We were surrounded on all sides by crowds of people, music floating down the painted cinderblock and linoleum paved hallway. It was loud. But I was only aware of Duane. Halfway to the donations table, he slipped his hand into mine. We held hands for the remainder of our short walk to the cafeteria, causing my heart to take up residence in my throat. I was half expecting and hoping he’d drag me backstage again, but he didn’t.
He steered us to one of the long lunch-room style tables in the corner of the cafeteria where no one else was sitting. We were still in a room full of people, but the conversations elsewhere meant whatever words we exchanged would be indecipherable from the surrounding chatter.
Duane pulled a chair out for me and claimed the seat adjacent as I sat. Or, I tried to sit. I didn’t know quite how to sit. Sitting suddenly felt weird. I was super-conscious of my limbs.
Thankfully, Duane spoke before I could become too obsessed with the mechanics of sitting.
“I’ve been thinking.” He leaned his forearm along the table to his left, (my right) and trapped me with his focused gaze.
“What have you been thinking?” I missed the feel of his hand and wondered if it would be weird for me to reach out and take hold of his fingers.
“You’re leaving, just as soon as you can. And you estimate that at being, what? Two years?”
I felt a bit dismayed by his subject choice. I was hoping he’d want to talk about Saturday, give me an opening to apologize and explain in greater detail. I tried to figure out how to steer the conversation in that direction. I tried and failed.
Instead, I answered the question he’d asked with honesty. “More like either one and a half, or two and a half at this point, depending on how much money I can save.”
His eyes narrowed and he nodded, his hand coming to his chin as he stroked his beard thoughtfully. We sat that way—him studying me while stroking his beard, me watching him study me while he stroked his beard—for several seconds.
Abruptly he asked, “What would you say if I suggested we date for the next twelve months, but only for twelve months?”
Who? What? …Date?
It took me a bit to work through his words. I liked the date part, but the only twelve months part sounded fishy.
“I…um…why twelve months?”
My question seemed to relax him and his eyes appeared to lighten a bit. “Because that way we’ll be split up well before the time you need to go. It’s a good stretch of time, long enough to have a bit of fun, get to know each other, but not so long that you have to be concerned about a lasting attachment.”
My heart was doing strange things in my chest, but not anything I might have predicted. It sank, like a stone. If I caught his meaning, and I was fairly certain I did, he wanted me to be his fuckbuddy for the next year. I’d gone from the girl he wanted to court to the girl he wanted to see on the side, one he likely no longer respected.
I shifted in my seat, not because my body was uncomfortable but because my brain was uncomfortable.
And my discomfort didn’t make sense because this is what I’d wanted…right?
No. This isn’t what you wanted, a voice answered in my head, clear as a bell.
Sometimes I truly didn’t understand myself.
“So…we’d…” I licked my lips to stall answering.
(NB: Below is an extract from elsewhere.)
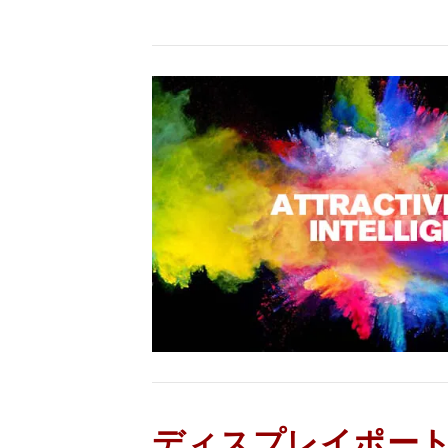
ディスプレイポー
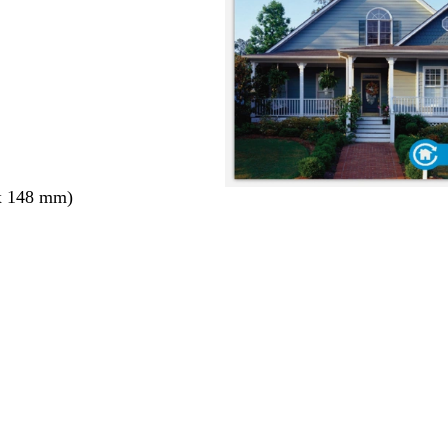
x 148 mm)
When I found my voice it was croaky and I felt the beginning of frustrated tears sting my eyes. “We’d what? Hook up a few times a month?”
He shook his head, leaned a bit closer, and I was struck by how severe his expression seemed, almost like he was angry, but not quite.
“No. That’s not what I want. You would have to go all in. We would go out to dinner, see movies, call each other, text. I’d work on your car—you know, the Mustang you left at my house earlier this week—install gadgets you don’t need ’cause you’re my girl. You might come to the Winston place and hang out with us boys. This would be both of us, all in for all twelve months—or less if we find we don’t suit.”
My heart reversed positions halfway through his clarification of my misassumption and hurdled itself skyward. In fact, my entire body felt lighter, almost like I was floating.
“So, you still want to court me?”
“Yes.” He nodded.
“For twelve months?”
“Yep.”
I didn’t try to hide my smile. “And we’d be a couple, a real couple?”
A touch of softness entered his expression and his eyes drifted over my face, as though cataloging it. “Yeah, with presents on birthdays, and celebrating Valentine’s Day, and watching chick flicks, and all that other crap.”
I gathered a deep breath, my lungs filling with both air and excitement. But then a thought occurred to me. “Wait, what if, after the twelve months, one or both of us wanted to continue? Does this thing, this agreement have an option for an extension?”
At once the softness vanished, and again the lines of his face turned severe. He leaned away, just a few inches, but the distance felt much greater. I perceived a cold kind of resolve behind his eyes.
“No. Absolutely not. The term is for a year. After that year is up, and as long as you’re in Green Valley, our relationship would be over.”